Under the belief that the Chinese government aimed to take action against him, he decided to move back to the United States. One month later, after his wife's green card was approved, the family left the country in 2019. Tye had lived in China for 10 years. They settled in Los Angeles, and in February he began making YouTube videos in the United States. In July 2020, he uploaded a YouTube video about escaping from China and in one year, it attracted over 10,000 comments and over 1.25 million views. According to the conservative Brazilian newspaper Gazeta do Povo, Tye had interviewed Chinese people without securing a required journalist's license, which was why he had to leave the country.

===Shift to political and social commentator===
Once Tye moved to the United States, his YouTube channel moved from covering upbeat subject matter to delving into political and social issues in China. He began strongly condemning the Chinese government. Tye commented about human rights in China, which he previously had been unable to talk about. He discussed how he used to think it was free and pleasant to live in China but changed his mind into thinking the freedoms were superficial after having a deeper understanding of the country. Tye said during a September 2019 video that China was encountering increased crime and state persecution. He stated that government officials snatched the property on which he and Sterzel ran their motorcycle business. On November 18, 2020, Tye uploaded a video that made eight points of rebuttal against a Nathan Rich video that said China's territory included Taiwan.

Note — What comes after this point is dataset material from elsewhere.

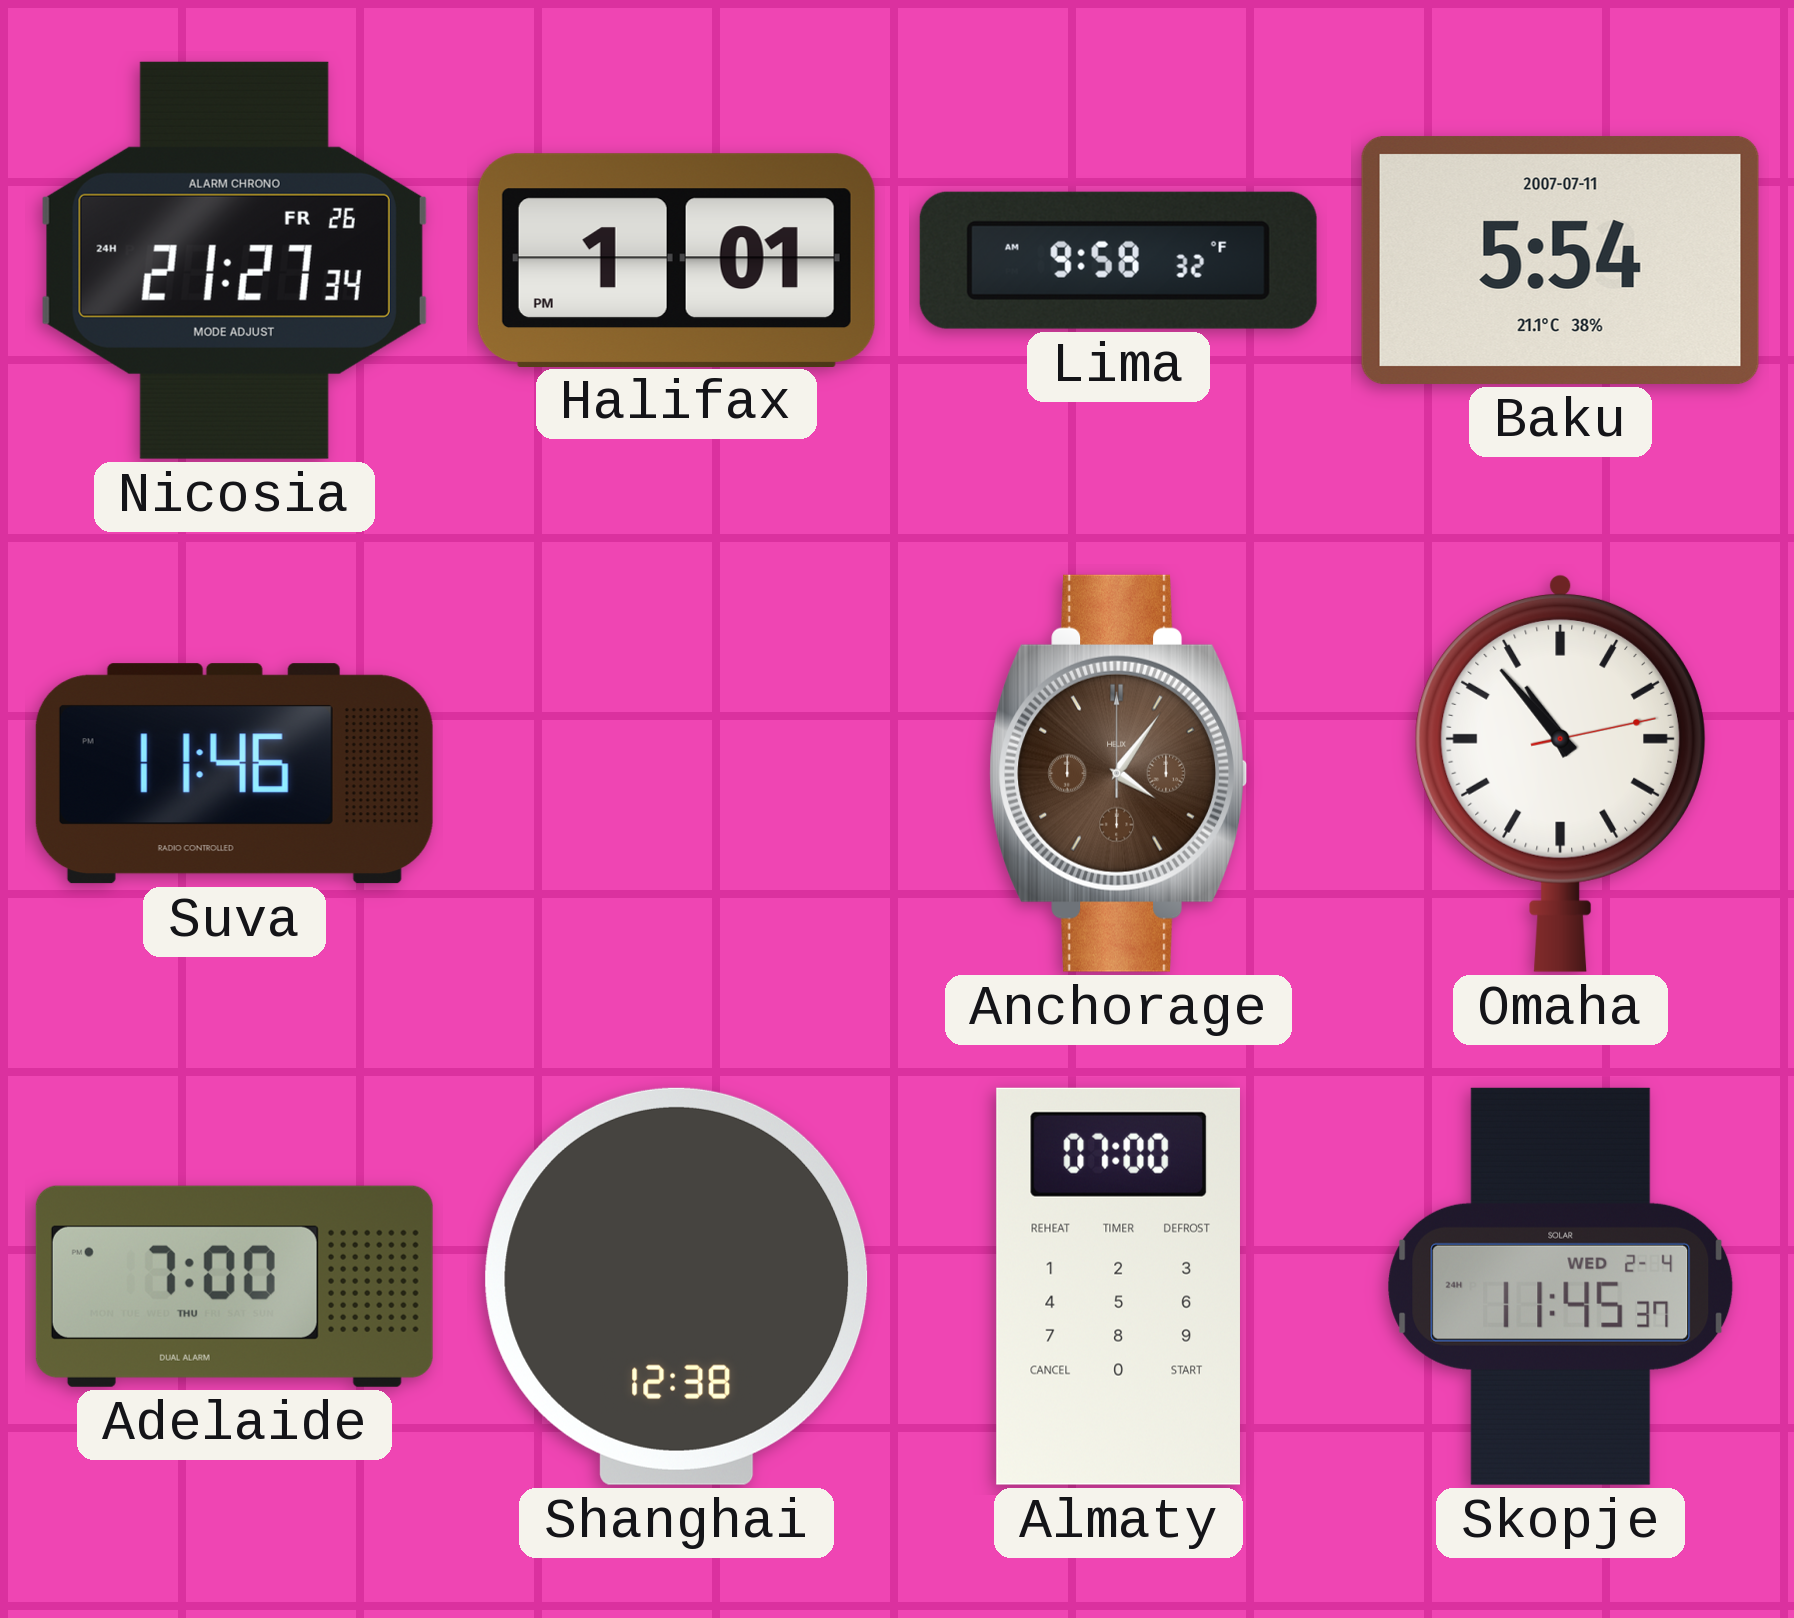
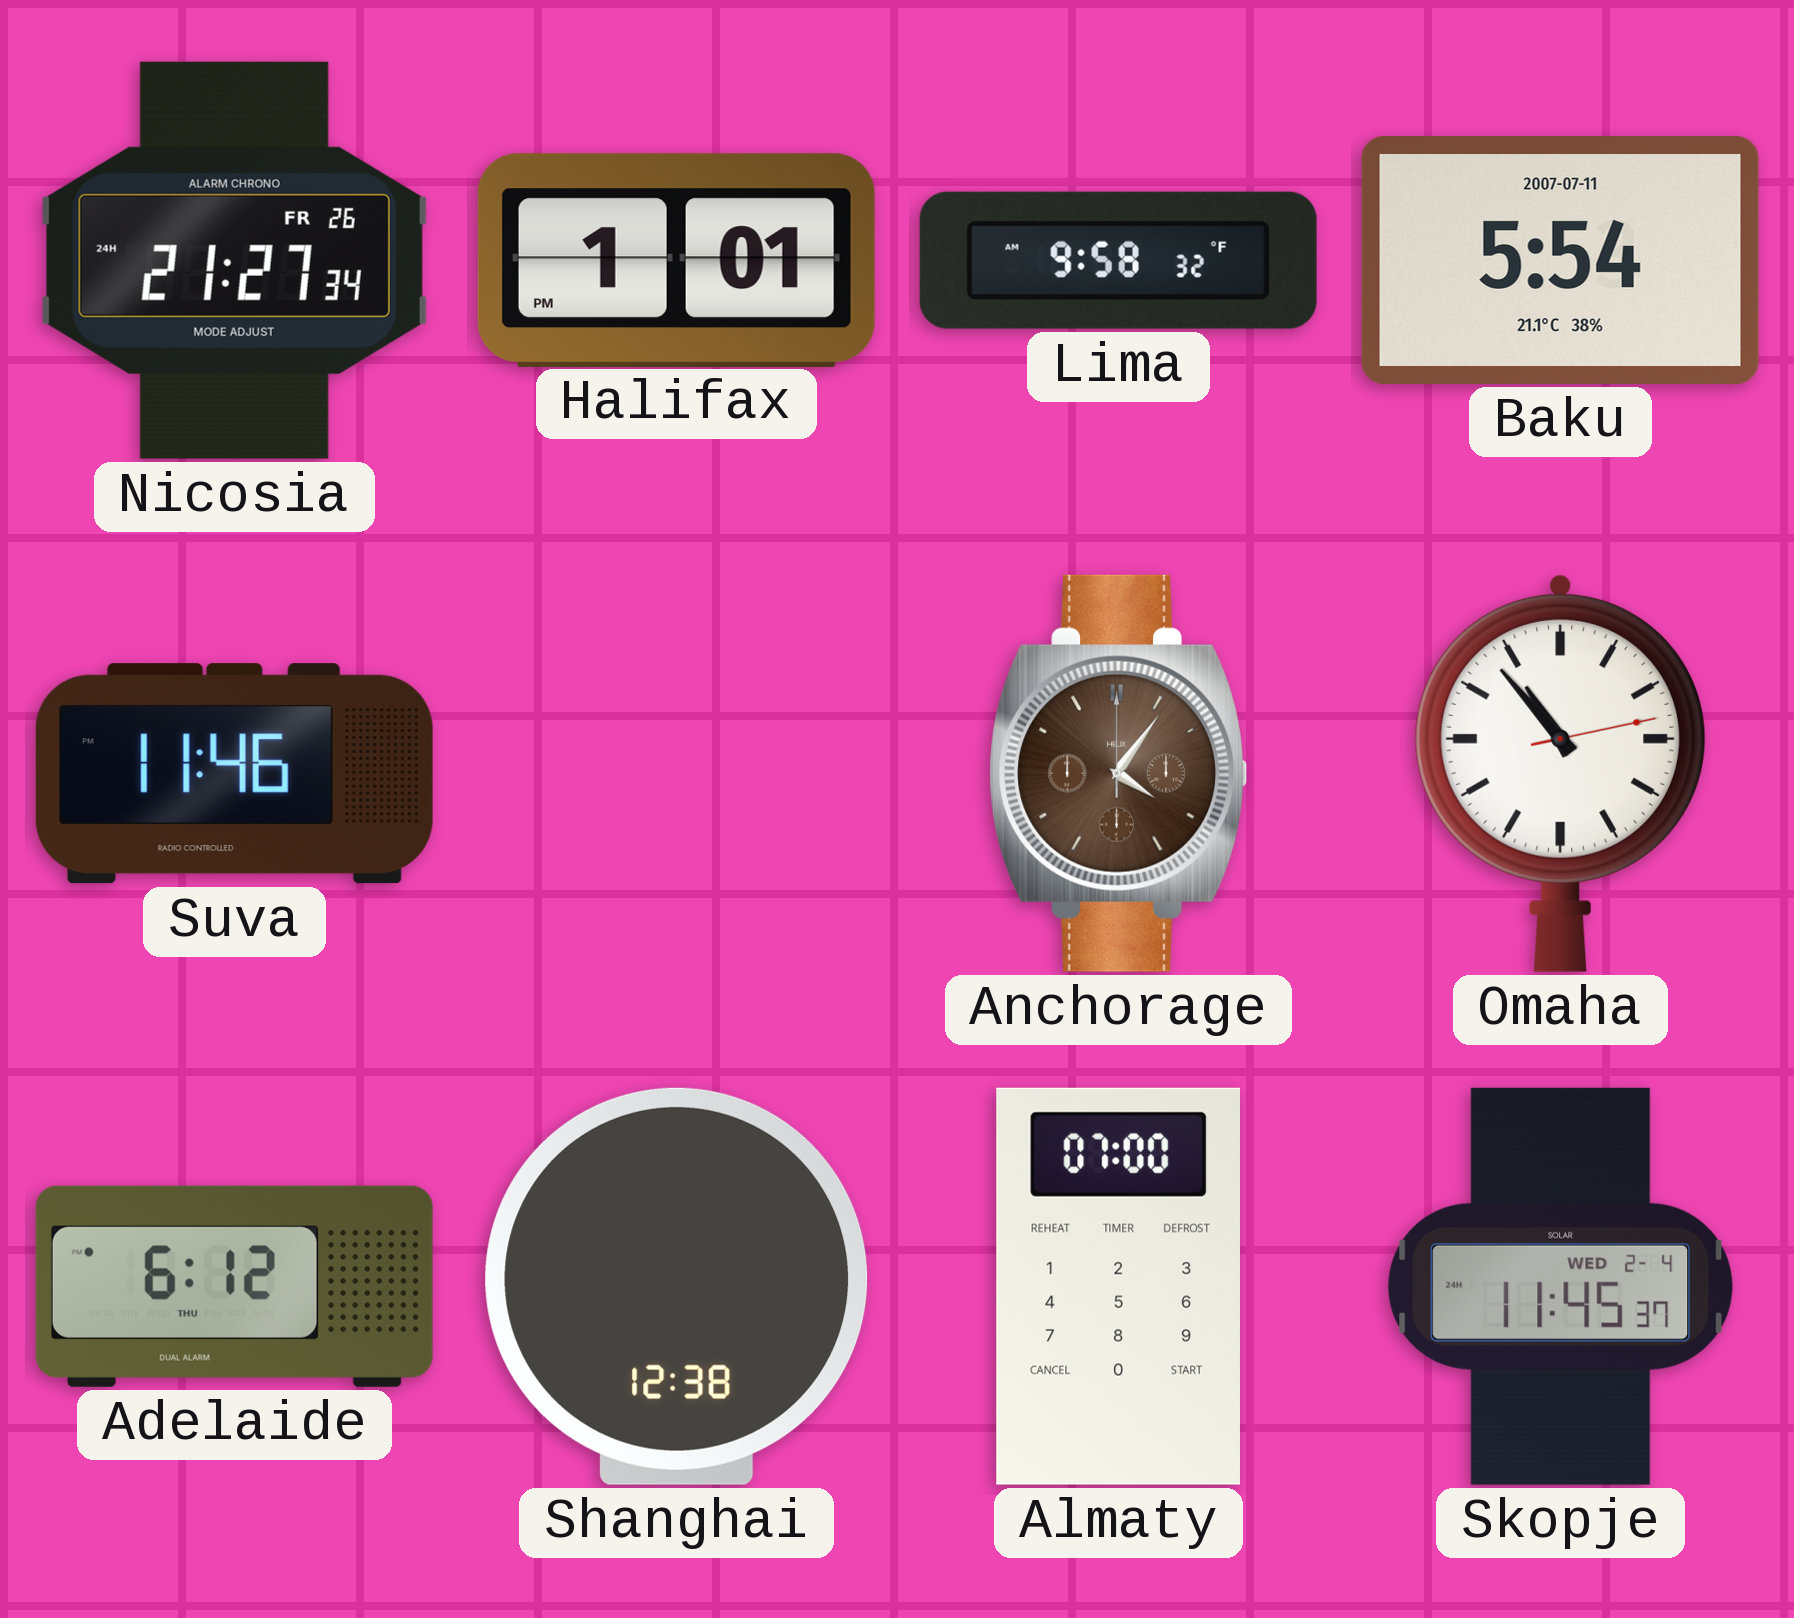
Adelaide: 7:00 -> 6:12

Tye published a YouTube video on April 1, 2020, regarding the COVID-19 lab leak theory and the Wuhan Institute of Virology (WIV). In the video, he stated that a woman had responded to a WIV job posting shortly prior to the start of the COVID-19 pandemic, called her the likely patient zero, and named her as the student Huang Yanling; Tye said she had vanished. In an op-ed for CNBC, Paul Wolfowitz and Bill Drexel said that Tye had "discerning criticism" of the World Health Organization's actions regarding China. In the same op-ed, Wolfowitz and Drexel claimed that Tye was subjected to an endless stream of cyberharassment from "wumao" and Chinese Communist Party supporters. Branding him as a white supremacist, they were able to cut into his income and viewership by "demonetiz[ing]" his YouTube uploads. Tye's sponsorships, which made up most of his revenue, were severely cut after companies became worried about offending China. In 2022, Tye made videos about how China had backed Russia after its invasion of Ukraine.

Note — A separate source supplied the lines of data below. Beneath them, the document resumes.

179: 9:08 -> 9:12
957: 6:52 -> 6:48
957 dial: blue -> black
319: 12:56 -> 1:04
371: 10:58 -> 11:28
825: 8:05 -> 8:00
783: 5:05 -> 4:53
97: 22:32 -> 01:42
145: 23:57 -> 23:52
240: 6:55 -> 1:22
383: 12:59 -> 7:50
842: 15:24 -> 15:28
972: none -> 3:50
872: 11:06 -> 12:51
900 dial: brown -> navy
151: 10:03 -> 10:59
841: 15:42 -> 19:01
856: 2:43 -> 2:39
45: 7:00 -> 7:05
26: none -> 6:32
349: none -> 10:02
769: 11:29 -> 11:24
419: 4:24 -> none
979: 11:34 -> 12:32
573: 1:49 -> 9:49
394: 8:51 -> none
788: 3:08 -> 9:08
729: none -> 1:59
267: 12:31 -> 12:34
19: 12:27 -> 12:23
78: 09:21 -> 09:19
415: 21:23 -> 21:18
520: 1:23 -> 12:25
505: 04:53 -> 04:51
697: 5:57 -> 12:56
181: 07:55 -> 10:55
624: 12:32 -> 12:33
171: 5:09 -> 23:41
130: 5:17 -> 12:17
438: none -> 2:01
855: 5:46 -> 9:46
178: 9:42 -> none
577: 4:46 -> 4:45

In 2021, the company Hong Kong Pear Technology emailed many YouTubers, including Tye and Sterzel, offering to pay them for posting on their accounts an ad for Hainan province, which is frequented by tourists for its beaches. Pretending to be enticed by the company's proposal, they responded and received another proposal to share a propaganda video. The company offered to pay them US$2,000 to share the video. The first COVID-19 case was identified in China. Claiming that COVID-19 came from a white-tailed deer, the disinformation video falsely claimed that the disease did not begin in China. The company ceased communication after Tye and Sterzel requested sources to validate the company's incorrect assertions. The duo cited their interaction with the company as demonstrating China's ability to spread disinformation by paying off influencers.

== Reception ==
The pro-Bolsonaro Brazilian newspaper Gazeta do Povos Bruan Frascolla said, "If you understand English, I will highly recommend Matthew Tye's channel. By the common news, we end up having a timeless perception of China." The Associated Press called Tye and Sterzel "vocal critics" of the Chinese government. Tye's criticisms have been called by Paul Wolfowitz and Bill Drexel of the American Enterprise Institute "discerning" and have cited his experiences and criticisms in their own critiques of the Chinese Communist Party and the response to COVID-19 by the World Health Organization.